§ To do
Filter the entries, keeping every line with the string "Tsovinar".

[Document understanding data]
####
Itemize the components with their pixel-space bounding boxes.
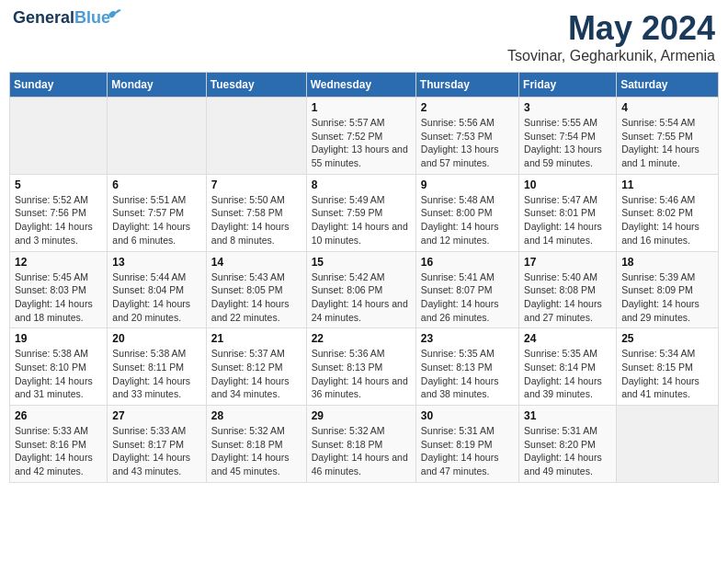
sunrise-label: Sunrise: 5:34 AM	[621, 348, 695, 359]
table-row: 8 Sunrise: 5:49 AM Sunset: 7:59 PM Dayli…	[306, 174, 415, 251]
sunset-label: Sunset: 8:13 PM	[421, 362, 493, 373]
day-info: Sunrise: 5:47 AM Sunset: 8:01 PM Dayligh…	[524, 193, 611, 247]
day-number: 24	[524, 332, 611, 345]
day-info: Sunrise: 5:33 AM Sunset: 8:17 PM Dayligh…	[112, 424, 200, 478]
sunset-label: Sunset: 8:15 PM	[621, 362, 693, 373]
sunset-label: Sunset: 8:17 PM	[112, 439, 184, 450]
day-info: Sunrise: 5:34 AM Sunset: 8:15 PM Dayligh…	[621, 347, 713, 401]
day-number: 20	[112, 332, 200, 345]
day-number: 25	[621, 332, 713, 345]
table-row: 21 Sunrise: 5:37 AM Sunset: 8:12 PM Dayl…	[206, 328, 306, 406]
sunset-label: Sunset: 8:07 PM	[421, 284, 493, 295]
table-row: 9 Sunrise: 5:48 AM Sunset: 8:00 PM Dayli…	[415, 174, 518, 251]
table-row: 27 Sunrise: 5:33 AM Sunset: 8:17 PM Dayl…	[108, 406, 206, 483]
table-row: 26 Sunrise: 5:33 AM Sunset: 8:16 PM Dayl…	[10, 406, 108, 483]
sunrise-label: Sunrise: 5:42 AM	[312, 271, 385, 282]
sunset-label: Sunset: 7:57 PM	[112, 207, 184, 218]
day-info: Sunrise: 5:43 AM Sunset: 8:05 PM Dayligh…	[211, 270, 301, 325]
sunset-label: Sunset: 8:14 PM	[524, 362, 596, 373]
day-number: 6	[112, 178, 200, 191]
daylight-label: Daylight: 14 hours and 29 minutes.	[621, 298, 700, 323]
sunrise-label: Sunrise: 5:33 AM	[112, 425, 186, 436]
sunrise-label: Sunrise: 5:41 AM	[421, 271, 495, 282]
sunrise-label: Sunrise: 5:55 AM	[524, 117, 597, 128]
day-info: Sunrise: 5:56 AM Sunset: 7:53 PM Dayligh…	[421, 116, 514, 170]
sunset-label: Sunset: 7:56 PM	[15, 207, 86, 218]
daylight-label: Daylight: 14 hours and 49 minutes.	[524, 452, 602, 477]
table-row: 31 Sunrise: 5:31 AM Sunset: 8:20 PM Dayl…	[519, 406, 617, 483]
day-number: 4	[621, 101, 713, 114]
sunset-label: Sunset: 7:53 PM	[421, 131, 493, 142]
day-number: 12	[15, 256, 102, 269]
sunset-label: Sunset: 8:11 PM	[112, 362, 184, 373]
daylight-label: Daylight: 14 hours and 42 minutes.	[15, 452, 93, 477]
sunrise-label: Sunrise: 5:35 AM	[421, 348, 495, 359]
sunset-label: Sunset: 8:12 PM	[211, 362, 283, 373]
table-row: 10 Sunrise: 5:47 AM Sunset: 8:01 PM Dayl…	[519, 174, 617, 251]
day-number: 16	[421, 256, 514, 269]
day-number: 7	[211, 178, 301, 191]
day-info: Sunrise: 5:31 AM Sunset: 8:19 PM Dayligh…	[421, 424, 514, 478]
day-info: Sunrise: 5:32 AM Sunset: 8:18 PM Dayligh…	[211, 424, 301, 478]
sunset-label: Sunset: 8:08 PM	[524, 284, 596, 295]
calendar-week-row: 12 Sunrise: 5:45 AM Sunset: 8:03 PM Dayl…	[10, 251, 719, 328]
logo: GeneralBlue	[13, 9, 110, 28]
sunrise-label: Sunrise: 5:31 AM	[421, 425, 495, 436]
sunrise-label: Sunrise: 5:36 AM	[312, 348, 385, 359]
day-info: Sunrise: 5:45 AM Sunset: 8:03 PM Dayligh…	[15, 270, 102, 325]
day-number: 29	[312, 409, 411, 422]
day-number: 8	[312, 178, 411, 191]
day-info: Sunrise: 5:32 AM Sunset: 8:18 PM Dayligh…	[312, 424, 411, 478]
daylight-label: Daylight: 14 hours and 20 minutes.	[112, 298, 190, 323]
table-row: 29 Sunrise: 5:32 AM Sunset: 8:18 PM Dayl…	[306, 406, 415, 483]
day-info: Sunrise: 5:38 AM Sunset: 8:11 PM Dayligh…	[112, 347, 200, 401]
daylight-label: Daylight: 14 hours and 8 minutes.	[211, 221, 290, 246]
day-number: 23	[421, 332, 514, 345]
sunrise-label: Sunrise: 5:46 AM	[621, 194, 695, 205]
day-number: 22	[312, 332, 411, 345]
daylight-label: Daylight: 13 hours and 57 minutes.	[421, 144, 499, 168]
sunrise-label: Sunrise: 5:40 AM	[524, 271, 597, 282]
day-number: 1	[312, 101, 411, 114]
sunrise-label: Sunrise: 5:56 AM	[421, 117, 495, 128]
table-row: 5 Sunrise: 5:52 AM Sunset: 7:56 PM Dayli…	[10, 174, 108, 251]
daylight-label: Daylight: 14 hours and 33 minutes.	[112, 375, 190, 400]
day-number: 19	[15, 332, 102, 345]
day-info: Sunrise: 5:39 AM Sunset: 8:09 PM Dayligh…	[621, 270, 713, 325]
calendar-week-row: 5 Sunrise: 5:52 AM Sunset: 7:56 PM Dayli…	[10, 174, 719, 251]
table-row	[617, 406, 719, 483]
day-info: Sunrise: 5:35 AM Sunset: 8:13 PM Dayligh…	[421, 347, 514, 401]
day-number: 21	[211, 332, 301, 345]
table-row: 16 Sunrise: 5:41 AM Sunset: 8:07 PM Dayl…	[415, 251, 518, 328]
table-row: 12 Sunrise: 5:45 AM Sunset: 8:03 PM Dayl…	[10, 251, 108, 328]
day-info: Sunrise: 5:54 AM Sunset: 7:55 PM Dayligh…	[621, 116, 713, 170]
sunset-label: Sunset: 8:03 PM	[15, 284, 86, 295]
day-info: Sunrise: 5:50 AM Sunset: 7:58 PM Dayligh…	[211, 193, 301, 247]
day-number: 31	[524, 409, 611, 422]
sunrise-label: Sunrise: 5:32 AM	[211, 425, 285, 436]
sunrise-label: Sunrise: 5:48 AM	[421, 194, 495, 205]
table-row	[108, 98, 206, 175]
table-row: 7 Sunrise: 5:50 AM Sunset: 7:58 PM Dayli…	[206, 174, 306, 251]
daylight-label: Daylight: 14 hours and 26 minutes.	[421, 298, 499, 323]
daylight-label: Daylight: 14 hours and 3 minutes.	[15, 221, 93, 246]
day-info: Sunrise: 5:37 AM Sunset: 8:12 PM Dayligh…	[211, 347, 301, 401]
table-row: 14 Sunrise: 5:43 AM Sunset: 8:05 PM Dayl…	[206, 251, 306, 328]
table-row	[10, 98, 108, 175]
sunrise-label: Sunrise: 5:51 AM	[112, 194, 186, 205]
title-area: May 2024 Tsovinar, Gegharkunik, Armenia	[507, 9, 715, 64]
daylight-label: Daylight: 14 hours and 12 minutes.	[421, 221, 499, 246]
header-saturday: Saturday	[617, 73, 719, 98]
sunset-label: Sunset: 8:00 PM	[421, 207, 493, 218]
table-row: 6 Sunrise: 5:51 AM Sunset: 7:57 PM Dayli…	[108, 174, 206, 251]
sunset-label: Sunset: 7:52 PM	[312, 131, 383, 142]
table-row: 30 Sunrise: 5:31 AM Sunset: 8:19 PM Dayl…	[415, 406, 518, 483]
subtitle: Tsovinar, Gegharkunik, Armenia	[507, 48, 715, 64]
daylight-label: Daylight: 14 hours and 27 minutes.	[524, 298, 602, 323]
daylight-label: Daylight: 14 hours and 24 minutes.	[312, 298, 408, 323]
sunrise-label: Sunrise: 5:33 AM	[15, 425, 88, 436]
daylight-label: Daylight: 14 hours and 18 minutes.	[15, 298, 93, 323]
sunset-label: Sunset: 8:20 PM	[524, 439, 596, 450]
sunset-label: Sunset: 8:09 PM	[621, 284, 693, 295]
day-info: Sunrise: 5:55 AM Sunset: 7:54 PM Dayligh…	[524, 116, 611, 170]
####
§ Solved problem
title-area: May 2024 Tsovinar, Gegharkunik, Armenia	[507, 9, 715, 64]
subtitle: Tsovinar, Gegharkunik, Armenia	[507, 48, 715, 64]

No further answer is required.